The Relationship Between Attachment and Addictions
TLC Guest Blogger: Lori Gill, M.A.
We know we are born primed for connection, with the most significant relationship in a child’s life being his or her primary caregiver – but what happens when this does not occur? These relationships help us learn to self-regulate, develop a sense of self-worth and act as an emotional template for future relationships, shaping our view of people and the world around us. When these relationships are conflict-ridden, the outcome may lead to challenges with forming and maintaining future relationships (Perry, 2001).
Mate (2008) suggests that individuals with addictions are constantly seeking something outside of themselves to alleviate their insatiable need for relief and fulfillment. It is as a result of this longing and emptiness that individuals pursue substances or other self-harming/self-soothing behaviors, with the hope that it will provide some relief. Andrews (2010) further supports that it is through this fight to regulate and ultimately survive that the litany of behaviors begin, behaviors that will temporarily give relief from fear and the pain they suffer.
Mate (2008) indicates that addictions — regardless of the form they take — always result from pain, conscious or unconscious, with the addiction serving as an “emotional anesthetic.” It is human nature to want to be seen, to feel worth, and to have the connection. When this does not occur, we feel the void and seek desperately to fill this in any way we can. However, without intervention and support, individuals will remain in a state of despair, constantly seeking something to fill the void, potentially shifting from one addiction to another in attempt to find some relief.

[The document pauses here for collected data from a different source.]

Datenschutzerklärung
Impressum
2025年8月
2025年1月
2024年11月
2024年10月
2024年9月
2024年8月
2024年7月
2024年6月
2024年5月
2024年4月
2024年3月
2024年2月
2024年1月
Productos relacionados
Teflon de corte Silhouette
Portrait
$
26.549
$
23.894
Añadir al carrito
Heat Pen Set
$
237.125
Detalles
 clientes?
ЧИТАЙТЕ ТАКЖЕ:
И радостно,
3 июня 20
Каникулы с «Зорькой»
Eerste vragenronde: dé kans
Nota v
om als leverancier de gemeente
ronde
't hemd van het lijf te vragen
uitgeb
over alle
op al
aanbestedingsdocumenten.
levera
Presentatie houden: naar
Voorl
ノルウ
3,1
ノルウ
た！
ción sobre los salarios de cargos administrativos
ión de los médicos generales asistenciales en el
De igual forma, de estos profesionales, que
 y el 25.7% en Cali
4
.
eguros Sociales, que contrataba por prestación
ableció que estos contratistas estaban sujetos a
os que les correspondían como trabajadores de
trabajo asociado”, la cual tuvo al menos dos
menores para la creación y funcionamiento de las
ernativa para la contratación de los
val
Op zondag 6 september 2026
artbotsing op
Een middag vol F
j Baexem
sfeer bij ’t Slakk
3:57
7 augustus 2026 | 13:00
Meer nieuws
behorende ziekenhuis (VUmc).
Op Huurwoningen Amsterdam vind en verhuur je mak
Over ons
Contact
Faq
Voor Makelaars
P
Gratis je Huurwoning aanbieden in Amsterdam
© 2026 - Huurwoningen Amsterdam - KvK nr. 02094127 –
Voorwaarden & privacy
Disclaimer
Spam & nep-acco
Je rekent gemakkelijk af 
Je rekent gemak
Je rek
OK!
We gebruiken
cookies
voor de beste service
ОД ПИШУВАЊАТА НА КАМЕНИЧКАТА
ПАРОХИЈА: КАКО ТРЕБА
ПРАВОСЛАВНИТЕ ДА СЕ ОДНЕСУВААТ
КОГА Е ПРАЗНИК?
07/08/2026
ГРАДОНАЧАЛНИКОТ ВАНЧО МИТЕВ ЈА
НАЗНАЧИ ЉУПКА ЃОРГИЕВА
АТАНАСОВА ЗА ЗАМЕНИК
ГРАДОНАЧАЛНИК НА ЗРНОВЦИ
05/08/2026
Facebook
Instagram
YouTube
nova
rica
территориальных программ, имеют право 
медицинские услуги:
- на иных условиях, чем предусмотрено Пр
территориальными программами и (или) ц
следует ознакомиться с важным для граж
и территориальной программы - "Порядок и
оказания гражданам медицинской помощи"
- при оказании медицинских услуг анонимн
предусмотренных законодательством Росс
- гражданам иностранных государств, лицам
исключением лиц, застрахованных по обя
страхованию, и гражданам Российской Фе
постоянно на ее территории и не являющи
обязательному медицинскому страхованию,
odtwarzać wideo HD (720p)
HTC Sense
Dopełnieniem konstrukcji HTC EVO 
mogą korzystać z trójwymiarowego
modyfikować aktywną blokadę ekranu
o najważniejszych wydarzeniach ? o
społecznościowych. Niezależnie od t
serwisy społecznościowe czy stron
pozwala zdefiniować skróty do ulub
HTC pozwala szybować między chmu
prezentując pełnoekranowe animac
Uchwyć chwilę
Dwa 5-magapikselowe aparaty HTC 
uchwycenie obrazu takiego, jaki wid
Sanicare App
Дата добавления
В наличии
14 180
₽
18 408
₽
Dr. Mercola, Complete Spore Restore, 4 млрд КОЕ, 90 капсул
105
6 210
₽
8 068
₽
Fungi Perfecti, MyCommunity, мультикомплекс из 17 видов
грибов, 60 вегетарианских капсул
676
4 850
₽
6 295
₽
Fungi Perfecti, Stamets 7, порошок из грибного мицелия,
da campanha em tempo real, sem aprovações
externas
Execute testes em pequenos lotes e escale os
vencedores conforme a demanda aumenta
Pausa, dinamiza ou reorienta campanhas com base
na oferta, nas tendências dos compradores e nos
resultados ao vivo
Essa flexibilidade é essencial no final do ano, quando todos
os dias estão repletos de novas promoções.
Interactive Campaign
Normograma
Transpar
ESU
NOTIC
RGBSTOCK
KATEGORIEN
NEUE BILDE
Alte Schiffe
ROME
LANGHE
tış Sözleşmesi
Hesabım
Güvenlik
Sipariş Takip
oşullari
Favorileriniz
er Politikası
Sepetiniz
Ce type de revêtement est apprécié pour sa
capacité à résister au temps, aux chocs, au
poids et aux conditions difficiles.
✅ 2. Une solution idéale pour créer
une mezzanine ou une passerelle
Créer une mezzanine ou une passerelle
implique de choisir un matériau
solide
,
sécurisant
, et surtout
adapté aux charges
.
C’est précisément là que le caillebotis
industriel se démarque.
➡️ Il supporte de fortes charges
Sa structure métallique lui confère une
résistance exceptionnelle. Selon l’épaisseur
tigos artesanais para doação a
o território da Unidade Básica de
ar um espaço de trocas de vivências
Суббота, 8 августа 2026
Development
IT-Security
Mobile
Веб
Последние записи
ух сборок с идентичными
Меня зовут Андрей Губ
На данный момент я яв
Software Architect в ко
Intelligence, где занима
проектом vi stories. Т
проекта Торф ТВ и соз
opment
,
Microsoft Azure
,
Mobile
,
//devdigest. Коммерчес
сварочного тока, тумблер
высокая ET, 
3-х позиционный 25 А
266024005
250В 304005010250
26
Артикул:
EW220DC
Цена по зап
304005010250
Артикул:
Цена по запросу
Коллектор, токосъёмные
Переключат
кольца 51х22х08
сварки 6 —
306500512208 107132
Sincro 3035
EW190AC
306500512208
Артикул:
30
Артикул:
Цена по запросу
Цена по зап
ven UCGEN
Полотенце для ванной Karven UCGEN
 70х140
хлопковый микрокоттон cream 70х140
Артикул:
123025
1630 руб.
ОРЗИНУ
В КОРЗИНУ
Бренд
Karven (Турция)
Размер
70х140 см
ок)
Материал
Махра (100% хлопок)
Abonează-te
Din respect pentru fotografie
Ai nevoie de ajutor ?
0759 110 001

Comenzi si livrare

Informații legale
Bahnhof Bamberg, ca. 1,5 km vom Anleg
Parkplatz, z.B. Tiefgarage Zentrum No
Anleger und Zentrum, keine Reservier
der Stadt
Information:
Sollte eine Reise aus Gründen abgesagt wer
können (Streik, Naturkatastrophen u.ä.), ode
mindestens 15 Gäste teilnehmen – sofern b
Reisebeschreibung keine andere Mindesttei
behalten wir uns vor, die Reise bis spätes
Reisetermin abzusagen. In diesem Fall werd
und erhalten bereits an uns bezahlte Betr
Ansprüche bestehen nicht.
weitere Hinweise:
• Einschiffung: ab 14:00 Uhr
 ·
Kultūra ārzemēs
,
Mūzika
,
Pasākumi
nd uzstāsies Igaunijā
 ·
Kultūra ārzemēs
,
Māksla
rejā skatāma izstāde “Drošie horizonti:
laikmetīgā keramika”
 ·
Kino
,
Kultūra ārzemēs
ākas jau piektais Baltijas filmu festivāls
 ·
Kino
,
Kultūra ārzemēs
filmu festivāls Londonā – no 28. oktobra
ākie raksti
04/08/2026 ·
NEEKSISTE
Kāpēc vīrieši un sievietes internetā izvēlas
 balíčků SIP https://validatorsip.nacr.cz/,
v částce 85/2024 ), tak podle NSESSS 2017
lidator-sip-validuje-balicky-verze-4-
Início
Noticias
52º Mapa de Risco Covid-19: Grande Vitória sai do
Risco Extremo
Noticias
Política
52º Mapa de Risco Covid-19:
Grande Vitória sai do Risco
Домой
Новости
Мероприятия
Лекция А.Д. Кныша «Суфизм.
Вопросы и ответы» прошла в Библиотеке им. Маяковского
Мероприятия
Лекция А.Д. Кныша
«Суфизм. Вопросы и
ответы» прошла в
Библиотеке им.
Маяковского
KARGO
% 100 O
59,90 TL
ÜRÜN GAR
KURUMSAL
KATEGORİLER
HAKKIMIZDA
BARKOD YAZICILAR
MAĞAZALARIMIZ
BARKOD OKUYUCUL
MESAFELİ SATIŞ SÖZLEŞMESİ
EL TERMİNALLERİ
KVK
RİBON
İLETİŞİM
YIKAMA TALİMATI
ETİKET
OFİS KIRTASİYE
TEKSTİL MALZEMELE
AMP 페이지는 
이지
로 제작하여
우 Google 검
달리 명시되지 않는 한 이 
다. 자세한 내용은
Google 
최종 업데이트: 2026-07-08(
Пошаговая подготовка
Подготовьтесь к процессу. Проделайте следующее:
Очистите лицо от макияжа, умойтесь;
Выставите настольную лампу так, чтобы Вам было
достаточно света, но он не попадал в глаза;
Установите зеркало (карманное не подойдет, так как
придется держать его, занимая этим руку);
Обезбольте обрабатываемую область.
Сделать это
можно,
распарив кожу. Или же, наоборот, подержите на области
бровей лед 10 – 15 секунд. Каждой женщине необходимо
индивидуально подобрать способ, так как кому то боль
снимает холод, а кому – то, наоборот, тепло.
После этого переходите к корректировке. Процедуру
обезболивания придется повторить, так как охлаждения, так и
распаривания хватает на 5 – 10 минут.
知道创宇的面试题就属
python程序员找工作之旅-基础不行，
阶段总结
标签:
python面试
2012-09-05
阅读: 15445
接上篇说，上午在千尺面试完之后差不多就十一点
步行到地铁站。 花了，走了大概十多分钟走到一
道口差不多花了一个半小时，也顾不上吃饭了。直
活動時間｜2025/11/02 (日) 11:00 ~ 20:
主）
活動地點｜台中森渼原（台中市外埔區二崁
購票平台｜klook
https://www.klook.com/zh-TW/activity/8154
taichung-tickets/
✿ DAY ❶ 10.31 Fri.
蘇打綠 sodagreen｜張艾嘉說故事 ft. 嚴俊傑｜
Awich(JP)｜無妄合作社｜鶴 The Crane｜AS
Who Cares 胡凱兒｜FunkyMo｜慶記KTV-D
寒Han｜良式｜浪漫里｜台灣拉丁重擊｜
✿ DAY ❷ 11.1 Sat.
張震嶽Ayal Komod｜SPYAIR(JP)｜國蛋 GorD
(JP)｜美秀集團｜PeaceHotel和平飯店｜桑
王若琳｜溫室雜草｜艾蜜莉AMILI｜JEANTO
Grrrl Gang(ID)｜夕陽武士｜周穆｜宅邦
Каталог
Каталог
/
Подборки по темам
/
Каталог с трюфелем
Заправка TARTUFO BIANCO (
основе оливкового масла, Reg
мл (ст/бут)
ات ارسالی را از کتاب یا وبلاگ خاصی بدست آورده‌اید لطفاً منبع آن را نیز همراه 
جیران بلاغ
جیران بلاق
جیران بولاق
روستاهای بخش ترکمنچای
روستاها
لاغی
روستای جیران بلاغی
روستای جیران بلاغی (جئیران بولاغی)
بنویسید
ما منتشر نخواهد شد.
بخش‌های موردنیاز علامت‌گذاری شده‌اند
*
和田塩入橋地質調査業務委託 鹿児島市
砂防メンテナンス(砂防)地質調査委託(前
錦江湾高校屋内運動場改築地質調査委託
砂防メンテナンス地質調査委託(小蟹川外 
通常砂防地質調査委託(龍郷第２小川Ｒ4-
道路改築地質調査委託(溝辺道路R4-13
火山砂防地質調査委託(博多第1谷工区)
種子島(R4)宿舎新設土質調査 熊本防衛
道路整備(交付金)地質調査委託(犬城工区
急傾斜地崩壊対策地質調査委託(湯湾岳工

I have used TLC’s “Adults and Parents in Trauma” program to very effectively target underlying issues at a deeper sensory level. I remain humbled and amazed by my clients’ experiences and have observed that many, in spite of some unfathomable and violent traumas, identify their most significant trauma as something relating back to early childhood experiences of disrupted attachment. This supports the notion that at our core, we all just truly want and need to be loved. It is not the addiction that is the problem; this is just the bandage used in attempt to cope with the underlying problem. As clinician’s we need to help our clients find alternate options to heal their hurts.
How to help:
Compassionate Care: Trauma-informed treatment includes shifting to a place of compassion and awareness rather than blaming or questioning, asking instead “What happened to you?” This helps to understand what function the addiction serves and determine the underlying issue.
Education and Awareness: Becoming trauma informed and being able to share this information with clients in a compassionate manner is essential. Helping clients understand the automatic and subconscious processes of the brain and the automatic brain response patterns that develop. The brain seeks to find meaning from our experiences when we have previously used substances as a form of coping. The brain acts for us: “I know this feeling. When I feel this way I do this. This helps me feel better.” When we provide education and awareness to our clients, it leads to permission for compassion for self and awareness.
Empowerment and Nurture: We need to help individuals learn to nurture themselves and become empowered through new resources and increased awareness. Although addiction behavior is not ideal and not helpful in the long run, it is what is holding them at this time, perhaps even keeping them alive. It is an attempt to cope rather than just succumb to the pain. Our role as clinicians is to help expand their toolkit with items and strategies that nurture them. Yoga, sensory distraction, mindfulness and affirmation statements are all excellent tools.
Connection and Opportunity: The significance of attachment is that we are born primed for attachment. If we don’t experience this, learn how to self-regulate, learn self-worth and learn how to form healthy relationships, this can impact us throughout life. Insight into the impact our early life experiences have had and providing opportunities to develop self-worth and inner awareness can shift this blueprint. Helping clients to experience authenticity, while tuning into their needs and wants, can be incredibly empowering. Working through what a healthy relationship looks like, with one’s self and others, and providing opportunities for connection can help reconstruct this blueprint.
Lori will be presenting on addictions, The Secret World of Substance Abuse, at this year’s TLC summer assembly. This is a fantastic learning and networking opportunity. To register or learn more, visit http://www.starrtraining.org/assembly2013#secret
Andrews, E. (2010). Being trauma informed [power point slides]. St. Catharines, Ontario, Canada: Art Therapy Services.
Perry, B. (2001). Bonding and attachment in maltreated children: Consequences of emotional neglect in childhood. Retrieved (July 15, 2011) from: www.childtraumaacademy.org
Mate, G. (2008). In the realm of the hungry ghost: Close encounters with addiction. Toronto, Ontario, Canada: Random House.